▸ Try it
Your answer should be one number, the count of lines in the data that hold "virtual".

#### Exercise data ####

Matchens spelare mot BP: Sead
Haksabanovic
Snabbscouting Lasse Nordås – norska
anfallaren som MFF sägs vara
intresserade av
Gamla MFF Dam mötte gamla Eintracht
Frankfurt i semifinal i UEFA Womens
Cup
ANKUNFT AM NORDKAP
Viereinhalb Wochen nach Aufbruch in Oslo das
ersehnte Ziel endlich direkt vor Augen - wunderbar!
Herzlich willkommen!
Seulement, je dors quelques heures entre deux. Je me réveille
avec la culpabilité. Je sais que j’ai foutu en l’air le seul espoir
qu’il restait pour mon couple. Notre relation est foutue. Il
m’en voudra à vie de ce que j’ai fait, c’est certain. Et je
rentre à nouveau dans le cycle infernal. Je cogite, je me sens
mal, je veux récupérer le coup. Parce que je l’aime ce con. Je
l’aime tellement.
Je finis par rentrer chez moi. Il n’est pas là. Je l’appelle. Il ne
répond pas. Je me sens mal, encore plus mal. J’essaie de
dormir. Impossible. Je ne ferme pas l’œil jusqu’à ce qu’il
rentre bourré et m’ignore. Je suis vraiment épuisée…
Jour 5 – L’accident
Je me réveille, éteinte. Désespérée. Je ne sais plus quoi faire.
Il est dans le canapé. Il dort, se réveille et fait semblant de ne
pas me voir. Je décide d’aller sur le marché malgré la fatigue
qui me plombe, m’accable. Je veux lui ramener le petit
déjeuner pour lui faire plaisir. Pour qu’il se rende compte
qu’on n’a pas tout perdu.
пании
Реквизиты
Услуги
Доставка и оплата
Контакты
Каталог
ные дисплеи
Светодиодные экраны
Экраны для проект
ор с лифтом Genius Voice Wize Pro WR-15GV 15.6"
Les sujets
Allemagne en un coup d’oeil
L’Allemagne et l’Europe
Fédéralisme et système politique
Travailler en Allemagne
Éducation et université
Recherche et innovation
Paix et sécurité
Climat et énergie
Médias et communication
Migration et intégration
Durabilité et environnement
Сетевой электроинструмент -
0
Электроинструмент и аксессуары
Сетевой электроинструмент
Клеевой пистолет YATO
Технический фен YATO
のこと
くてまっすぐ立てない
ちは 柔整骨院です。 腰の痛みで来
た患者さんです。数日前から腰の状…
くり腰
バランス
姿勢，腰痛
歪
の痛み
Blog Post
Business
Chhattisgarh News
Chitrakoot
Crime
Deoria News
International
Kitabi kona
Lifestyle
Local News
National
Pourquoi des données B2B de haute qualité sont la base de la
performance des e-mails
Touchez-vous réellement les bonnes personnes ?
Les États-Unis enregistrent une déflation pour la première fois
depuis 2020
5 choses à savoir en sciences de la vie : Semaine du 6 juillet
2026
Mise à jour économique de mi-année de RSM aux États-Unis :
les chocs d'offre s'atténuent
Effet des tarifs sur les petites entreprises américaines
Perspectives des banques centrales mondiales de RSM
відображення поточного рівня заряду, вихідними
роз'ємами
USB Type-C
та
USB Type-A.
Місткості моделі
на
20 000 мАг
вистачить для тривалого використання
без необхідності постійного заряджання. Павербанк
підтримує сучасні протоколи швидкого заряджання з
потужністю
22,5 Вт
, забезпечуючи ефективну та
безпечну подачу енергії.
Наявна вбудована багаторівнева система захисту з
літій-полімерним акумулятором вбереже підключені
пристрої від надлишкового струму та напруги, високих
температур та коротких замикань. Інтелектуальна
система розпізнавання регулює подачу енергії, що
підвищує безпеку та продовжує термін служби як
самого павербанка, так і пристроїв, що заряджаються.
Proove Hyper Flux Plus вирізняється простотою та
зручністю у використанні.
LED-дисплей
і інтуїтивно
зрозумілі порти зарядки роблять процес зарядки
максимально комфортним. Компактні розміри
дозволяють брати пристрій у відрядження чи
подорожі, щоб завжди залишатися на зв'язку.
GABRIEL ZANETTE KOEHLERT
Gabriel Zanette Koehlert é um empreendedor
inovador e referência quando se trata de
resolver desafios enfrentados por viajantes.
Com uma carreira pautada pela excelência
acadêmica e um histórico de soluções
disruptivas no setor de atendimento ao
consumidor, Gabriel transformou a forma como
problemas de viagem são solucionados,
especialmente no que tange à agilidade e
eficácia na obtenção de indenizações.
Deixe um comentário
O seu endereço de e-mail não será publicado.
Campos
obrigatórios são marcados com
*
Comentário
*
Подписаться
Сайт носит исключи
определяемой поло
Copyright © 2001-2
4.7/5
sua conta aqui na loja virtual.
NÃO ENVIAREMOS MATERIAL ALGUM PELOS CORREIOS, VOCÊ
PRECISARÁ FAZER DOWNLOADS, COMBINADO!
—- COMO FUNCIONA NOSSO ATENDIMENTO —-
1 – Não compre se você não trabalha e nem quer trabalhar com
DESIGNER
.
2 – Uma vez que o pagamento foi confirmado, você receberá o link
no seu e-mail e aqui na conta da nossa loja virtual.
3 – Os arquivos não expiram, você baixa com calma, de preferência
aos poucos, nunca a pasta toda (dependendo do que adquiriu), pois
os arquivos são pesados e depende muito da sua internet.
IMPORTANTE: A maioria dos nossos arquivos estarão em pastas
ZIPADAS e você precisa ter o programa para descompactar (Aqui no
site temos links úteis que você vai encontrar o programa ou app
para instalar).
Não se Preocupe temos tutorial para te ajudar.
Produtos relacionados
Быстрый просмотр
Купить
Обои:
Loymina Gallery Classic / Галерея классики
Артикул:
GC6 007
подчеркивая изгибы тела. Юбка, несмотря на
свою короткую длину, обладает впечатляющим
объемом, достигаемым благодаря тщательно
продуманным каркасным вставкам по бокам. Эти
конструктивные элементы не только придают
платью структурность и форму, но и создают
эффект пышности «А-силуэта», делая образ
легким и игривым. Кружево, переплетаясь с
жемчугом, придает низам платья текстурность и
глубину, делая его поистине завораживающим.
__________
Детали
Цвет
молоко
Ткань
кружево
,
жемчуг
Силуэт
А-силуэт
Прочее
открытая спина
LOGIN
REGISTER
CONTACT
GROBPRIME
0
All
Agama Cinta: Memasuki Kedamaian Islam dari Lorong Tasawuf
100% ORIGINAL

####

▸ Solution to the problem
2